Анне Григорьевне стало в самом деле смешно.
— О чем же?
— Напрасно смеетесь, дорогая. Идеологические и моральные вывихи на вашем курсе расшатывают лицо всего института.
— У института и так достаточно «расшатанное лицо». — Рука возле ее локтя дрогнула. Соколова еще беспечней сказала: — И вообще это пустой разговор: какие вывихи? Что произошло?
— Думаете, я голословен?
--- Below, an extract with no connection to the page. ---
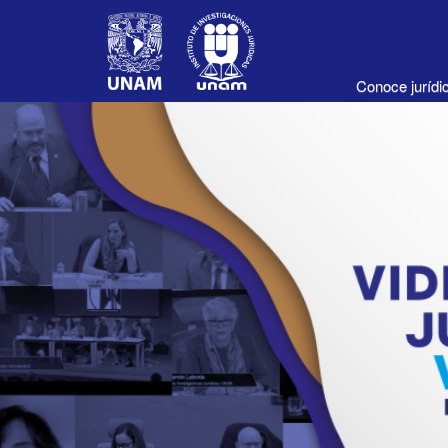
Conoce juríd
Желаете факты? Извольте. — Подтекст «Я ж тебя сейчас упеку» так и выпирал из благородного негодования. — Еще в конце первого семестра ваши питомцы посвятили целый вечер, так сказать, «обсуждению» зарубежных гастролеров. Это не проводилось ни на одном курсе.
— И очень плохо. Куда хуже бесконечные обсуждения по углам.
— Та-а-ак.
По тону Недова Соколова поняла, что ее ответ уже взят им на вооружение.
— Вот именно так. Обсуждение было при мне и, кроме пользы, ничего не принесло. Вот так.
— Да? — Недов с трудом сдерживал радость. — А то, что талантливейший студент Хорьков Валерий во всеуслышание назвал советский театр бесполым, а Кочетков Яков провозглашал необходимость учиться у буржуазных деятелей…
— Не буржуазных, а зарубежных! Не передергивайте.